The following private methods are used in a child classes of File::Collector you provide. See the SYNOPSIS for examples of these methods in use.

_init_processors()

  sub _init_processors {
    return qw ( 'category_1', 'category_2' );
  }

Creates new file categories. Internally, this method adds a new Processor object to the Collector for each category added so that Processor methods from custom Processor classes can be run on individual categories of files.

_classify_file()

  sub _classify_file {
    my $s = shift;

    # File classifying and analysis logic goes here
  }

Use this method to classify files and to associate objects with your files using the methods provided by the Collector class. This method is run once for each file in the collection.

_run_processes()

  sub _run_processes {
    my $s = shift;

    # Processor method calls go here
  }

In this method, you should place various calls to Processor methods.

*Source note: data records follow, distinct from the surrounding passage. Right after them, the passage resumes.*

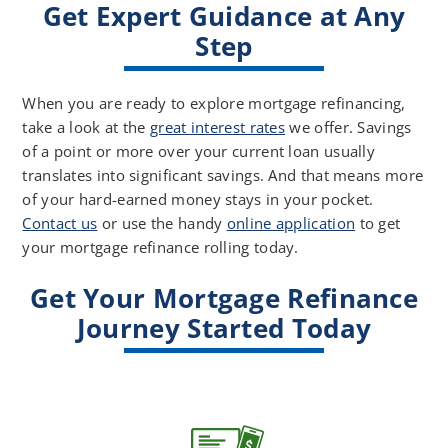
Get Expert Guidance at Any
Step
When you are ready to explore mortgage refinancing,
take a look at the
great interest rates
we offer. Savings
of a point or more over your current loan usually
translates into significant savings. And that means more
of your hard-earned money stays in your pocket.
Contact us
or use the handy
online application
to get
your mortgage refinance rolling today.
Get Your Mortgage Refinance
Journey Started Today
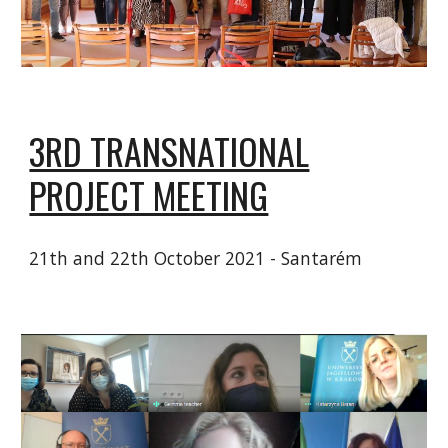
3RD TRANSNATIONAL
PROJECT MEETING
21th and 22th October 2021 - Santarém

_classify( $category_name )

This method is typically called from within the _classify_file method. It adds the file currently getting pocessed to a collection of $category_name files contained within a Processor object which, in turn, belongs to the Collector object. The $category_name must match one of the processor names provided by the _init_processor methods.

_add_obj( $object_name, $object )

Like the _classify method, this method is typically called from within the _classify_file method. It associates the object specified by $object to an arbitrary name, specified by $object_name, with the file currently getting processed.

Iteration Methods

These methods can be used while iterating over a collection of files. See the SYNOPSIS for some examples of these methods in use.

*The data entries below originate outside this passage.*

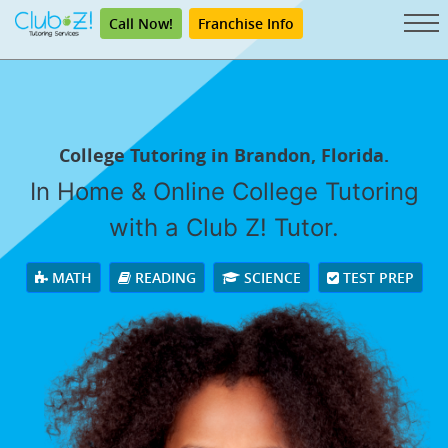
Call Now!
Franchise Info
College Tutoring in Brandon, Florida.
In Home & Online College Tutoring
with a Club Z! Tutor.
MATH
READING
SCIENCE
TEST PREP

get_obj_prop( $obj_name, $property_name )

Returns the contents of an object's property.

get_obj( $obj_name )

Returns an object associated with a file.

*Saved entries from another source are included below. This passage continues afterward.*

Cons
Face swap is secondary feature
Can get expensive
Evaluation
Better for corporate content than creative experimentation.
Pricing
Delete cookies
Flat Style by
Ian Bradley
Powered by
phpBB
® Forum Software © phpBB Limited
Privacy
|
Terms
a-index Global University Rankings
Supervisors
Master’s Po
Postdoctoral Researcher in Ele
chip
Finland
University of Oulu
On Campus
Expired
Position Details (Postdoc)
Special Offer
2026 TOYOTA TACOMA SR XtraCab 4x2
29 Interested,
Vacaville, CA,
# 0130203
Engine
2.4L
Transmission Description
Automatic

set_obj_prop( $obj_name, $property_name, $value )

Sets an object's property.

obj_meth( $obj_name, $method_name, $method_args );

Runs the $method_name method on the object specified in $obj_name. Arguments are passed via $method_args.

get_filename()

Retrieves the name of file being processed without the path.

selected()

Returns the full path and file name of the file being processed.

has_obj( $obj_name );

Returns a boolean value reflecting the existence of the obj in $obj_name.

attr_defined( $obj_name, $attr_name )

Returns a boolean value reflecting if the atrribute specified by $attr_name is defined in the $obj_name object.

Returns a shortened path, relative to all the files in the entire collection, and the file name of the file being processed or in an iterator.

REQUIRES

SUPPORT

Perldoc

You can find documentation for this module with the perldoc command.

  perldoc File::Collector

Websites

The following websites have more information about this module, and may be of help to you. As always, in addition to those websites please use your favorite search engine to discover more resources.

Source Code

The code is open to the world, and available for you to hack on. Please feel free to browse it and play with it, or whatever. If you want to contribute patches, please send me a diff or prod me to pull from your repository :)

https://github.com/sdondley/File-Collector

  git clone git://github.com/sdondley/File-Collector.git

BUGS AND LIMITATIONS

You can make new bug reports, and view existing ones, through the web interface at https://github.com/sdondley/File-Collector/issues.

INSTALLATION

See perlmodinstall for information and options on installing Perl modules.

SEE ALSO

File::Collector::Processor

AUTHOR

Steve Dondley <s@dondley.com>

Special Thanks

Thanks to all the generous monks at the PerlMonks community for patiently answering my (sometimes asinine) questions. A very special mention goes to jcb whose advice was invaluable to improving the quality of this module. Another shout out to Hippo for the suggesting Role::Tiny to help make the module more flexible.

COPYRIGHT AND LICENSE

This software is copyright (c) 2019 by Steve Dondley.

This is free software; you can redistribute it and/or modify it under the same terms as the Perl 5 programming language system itself.